§ PROMPT
The reply should contain only the lines from the start of the records through the line with "die Funktion Ihres", reproduced verbatim and without pictures.

§ DATASET EXTRACT
★ ★ ★ ★ ★ ★ ★

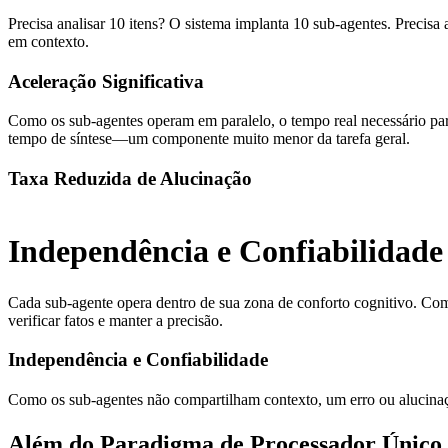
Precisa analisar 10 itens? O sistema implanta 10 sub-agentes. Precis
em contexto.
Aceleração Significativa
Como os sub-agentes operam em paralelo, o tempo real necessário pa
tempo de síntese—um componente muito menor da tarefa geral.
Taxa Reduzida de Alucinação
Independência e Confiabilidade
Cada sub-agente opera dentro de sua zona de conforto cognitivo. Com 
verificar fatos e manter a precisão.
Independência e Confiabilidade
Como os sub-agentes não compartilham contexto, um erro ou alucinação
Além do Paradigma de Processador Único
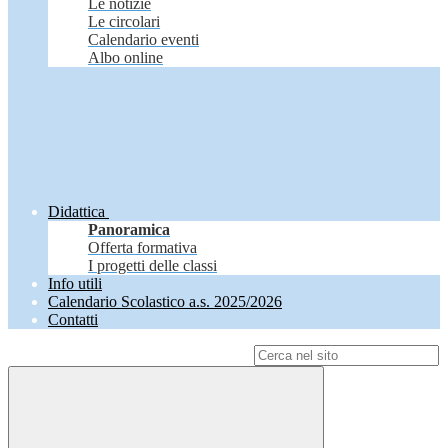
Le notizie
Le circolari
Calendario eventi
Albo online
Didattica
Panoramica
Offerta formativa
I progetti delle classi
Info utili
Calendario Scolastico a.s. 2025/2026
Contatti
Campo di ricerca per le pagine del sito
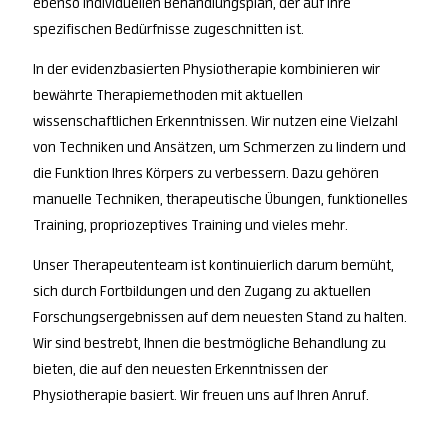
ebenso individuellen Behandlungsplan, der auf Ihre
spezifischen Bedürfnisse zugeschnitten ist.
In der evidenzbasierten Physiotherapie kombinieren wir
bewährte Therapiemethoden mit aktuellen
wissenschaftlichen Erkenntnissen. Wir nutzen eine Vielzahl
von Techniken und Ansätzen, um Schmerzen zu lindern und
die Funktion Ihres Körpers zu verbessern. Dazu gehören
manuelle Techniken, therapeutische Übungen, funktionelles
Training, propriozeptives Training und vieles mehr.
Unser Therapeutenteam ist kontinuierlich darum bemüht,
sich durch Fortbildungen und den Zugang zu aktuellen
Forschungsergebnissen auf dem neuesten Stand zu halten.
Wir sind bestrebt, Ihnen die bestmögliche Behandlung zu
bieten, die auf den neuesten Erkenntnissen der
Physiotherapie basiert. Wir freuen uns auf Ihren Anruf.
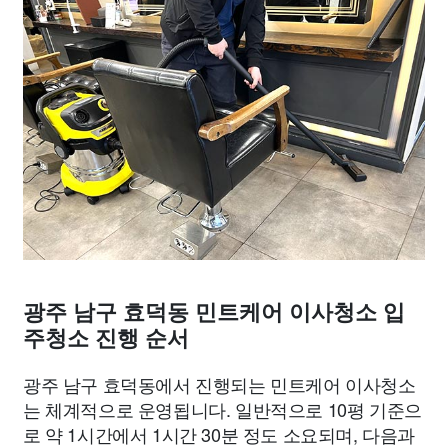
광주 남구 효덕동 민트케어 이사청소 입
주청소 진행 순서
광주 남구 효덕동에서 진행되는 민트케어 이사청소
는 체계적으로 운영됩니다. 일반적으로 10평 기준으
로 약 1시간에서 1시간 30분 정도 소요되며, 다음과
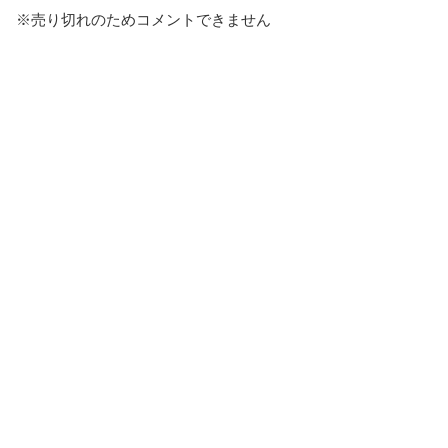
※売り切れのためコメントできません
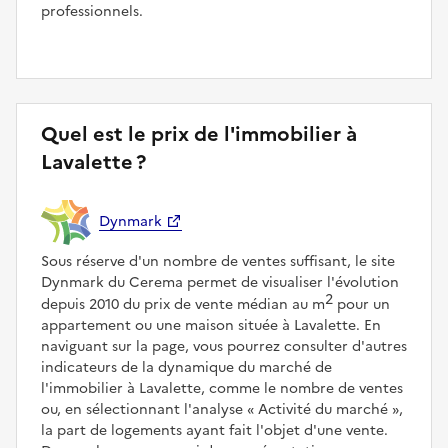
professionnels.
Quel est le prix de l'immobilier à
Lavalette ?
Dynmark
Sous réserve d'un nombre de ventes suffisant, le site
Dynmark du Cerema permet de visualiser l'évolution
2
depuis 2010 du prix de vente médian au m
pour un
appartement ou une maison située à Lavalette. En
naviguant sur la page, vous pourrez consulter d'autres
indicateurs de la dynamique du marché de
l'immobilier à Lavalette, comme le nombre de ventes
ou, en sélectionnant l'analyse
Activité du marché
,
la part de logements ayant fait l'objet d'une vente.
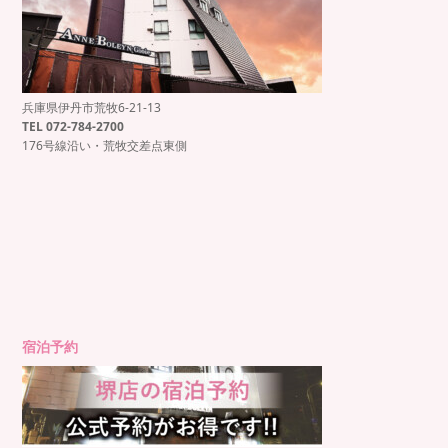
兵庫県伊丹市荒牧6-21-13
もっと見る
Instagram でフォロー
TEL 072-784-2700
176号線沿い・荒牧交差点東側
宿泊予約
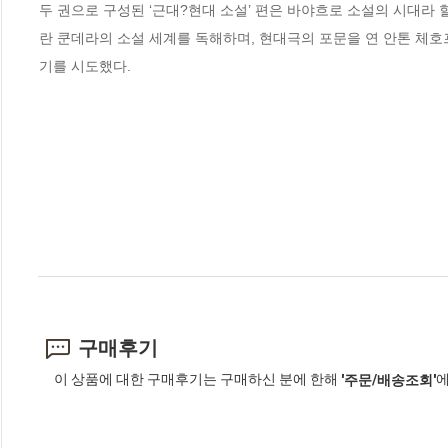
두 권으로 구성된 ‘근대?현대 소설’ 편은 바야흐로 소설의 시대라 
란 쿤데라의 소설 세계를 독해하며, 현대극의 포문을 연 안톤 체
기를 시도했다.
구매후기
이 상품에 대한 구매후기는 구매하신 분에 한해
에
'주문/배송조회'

★ ★ ★ ★ ★ ★ ★

§ SOLUTION TO THE EXERCISE
Precisa analisar 10 itens? O sistema implanta 10 sub-agentes. Precis
em contexto.
Aceleração Significativa
Como os sub-agentes operam em paralelo, o tempo real necessário pa
tempo de síntese—um componente muito menor da tarefa geral.
Taxa Reduzida de Alucinação
Independência e Confiabilidade
Cada sub-agente opera dentro de sua zona de conforto cognitivo. Com 
verificar fatos e manter a precisão.
Independência e Confiabilidade
Como os sub-agentes não compartilham contexto, um erro ou alucinação
Além do Paradigma de Processador Único
Le notizie
Le circolari
Calendario eventi
Albo online
Didattica
Panoramica
Offerta formativa
I progetti delle classi
Info utili
Calendario Scolastico a.s. 2025/2026
Contatti
Campo di ricerca per le pagine del sito
ebenso individuellen Behandlungsplan, der auf Ihre
spezifischen Bedürfnisse zugeschnitten ist.
In der evidenzbasierten Physiotherapie kombinieren wir
bewährte Therapiemethoden mit aktuellen
wissenschaftlichen Erkenntnissen. Wir nutzen eine Vielzahl
von Techniken und Ansätzen, um Schmerzen zu lindern und
die Funktion Ihres Körpers zu verbessern. Dazu gehören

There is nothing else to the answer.